__Task to carry out__
The word "pagina" marks the lines you need; copy each of them from the data.

[Dataset entries]

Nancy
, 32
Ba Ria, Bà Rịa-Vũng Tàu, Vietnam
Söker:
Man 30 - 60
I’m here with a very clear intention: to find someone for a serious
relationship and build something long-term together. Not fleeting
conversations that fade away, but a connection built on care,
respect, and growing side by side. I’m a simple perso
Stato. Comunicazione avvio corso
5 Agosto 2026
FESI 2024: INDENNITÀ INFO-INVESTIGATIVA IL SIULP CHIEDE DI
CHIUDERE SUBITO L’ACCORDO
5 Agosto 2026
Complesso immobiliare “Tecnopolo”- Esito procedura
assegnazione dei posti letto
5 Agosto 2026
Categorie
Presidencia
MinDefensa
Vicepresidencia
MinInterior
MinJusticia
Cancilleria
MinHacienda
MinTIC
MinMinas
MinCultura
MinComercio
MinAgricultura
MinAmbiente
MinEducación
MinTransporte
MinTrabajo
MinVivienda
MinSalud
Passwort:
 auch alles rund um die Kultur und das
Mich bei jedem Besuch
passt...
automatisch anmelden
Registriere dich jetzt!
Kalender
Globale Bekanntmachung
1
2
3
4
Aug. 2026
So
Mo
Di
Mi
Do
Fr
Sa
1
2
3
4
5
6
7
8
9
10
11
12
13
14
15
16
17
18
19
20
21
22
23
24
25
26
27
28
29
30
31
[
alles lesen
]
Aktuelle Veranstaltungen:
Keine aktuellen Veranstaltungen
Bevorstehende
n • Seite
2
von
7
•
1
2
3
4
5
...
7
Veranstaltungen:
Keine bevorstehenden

...

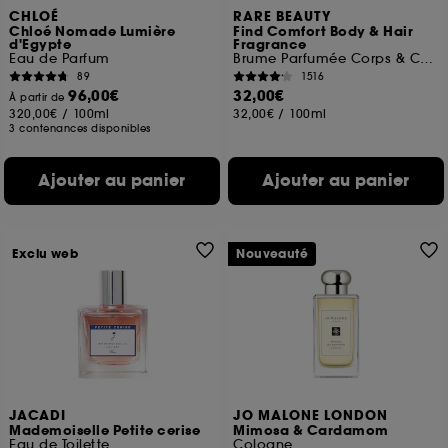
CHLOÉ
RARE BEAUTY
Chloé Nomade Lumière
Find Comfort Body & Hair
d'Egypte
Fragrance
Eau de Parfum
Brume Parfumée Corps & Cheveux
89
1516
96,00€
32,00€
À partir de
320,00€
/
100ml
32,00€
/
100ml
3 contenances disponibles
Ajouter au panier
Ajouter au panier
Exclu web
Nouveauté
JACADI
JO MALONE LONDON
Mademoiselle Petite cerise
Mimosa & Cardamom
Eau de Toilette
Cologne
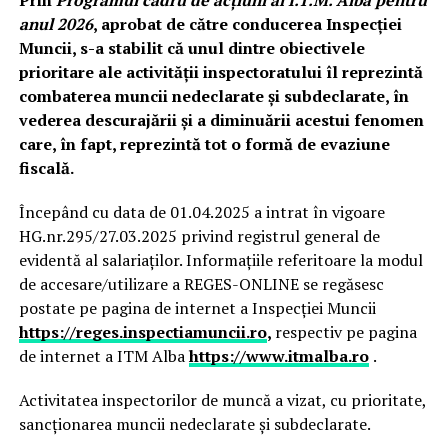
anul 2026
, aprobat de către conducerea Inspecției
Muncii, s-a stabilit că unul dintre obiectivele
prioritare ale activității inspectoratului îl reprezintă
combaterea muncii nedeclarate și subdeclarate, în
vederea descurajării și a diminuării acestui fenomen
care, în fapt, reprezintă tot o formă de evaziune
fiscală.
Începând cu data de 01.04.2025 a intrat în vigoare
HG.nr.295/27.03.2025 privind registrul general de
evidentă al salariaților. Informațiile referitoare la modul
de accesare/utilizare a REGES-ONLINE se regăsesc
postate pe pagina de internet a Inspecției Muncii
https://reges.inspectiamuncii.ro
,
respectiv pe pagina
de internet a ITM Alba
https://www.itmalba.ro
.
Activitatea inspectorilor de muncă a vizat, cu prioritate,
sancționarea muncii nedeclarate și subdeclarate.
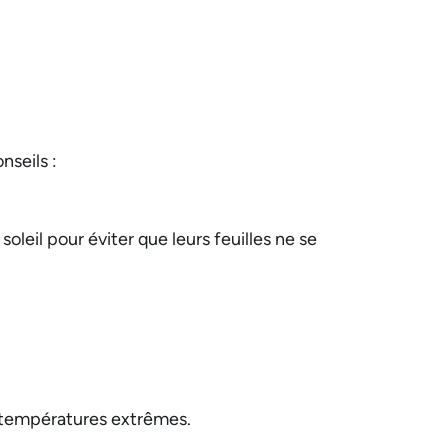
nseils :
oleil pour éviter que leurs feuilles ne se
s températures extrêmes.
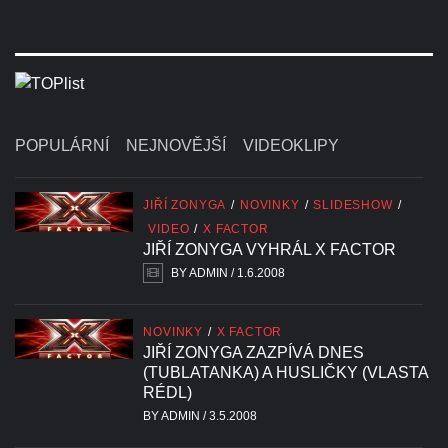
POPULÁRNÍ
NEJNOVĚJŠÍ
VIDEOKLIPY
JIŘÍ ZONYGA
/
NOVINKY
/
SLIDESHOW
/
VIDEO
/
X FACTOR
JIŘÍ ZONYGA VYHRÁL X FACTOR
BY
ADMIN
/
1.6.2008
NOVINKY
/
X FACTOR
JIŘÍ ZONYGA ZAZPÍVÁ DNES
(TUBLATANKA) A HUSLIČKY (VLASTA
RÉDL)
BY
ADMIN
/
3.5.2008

__Answer box__
postate pe pagina de internet a Inspecției Muncii
respectiv pe pagina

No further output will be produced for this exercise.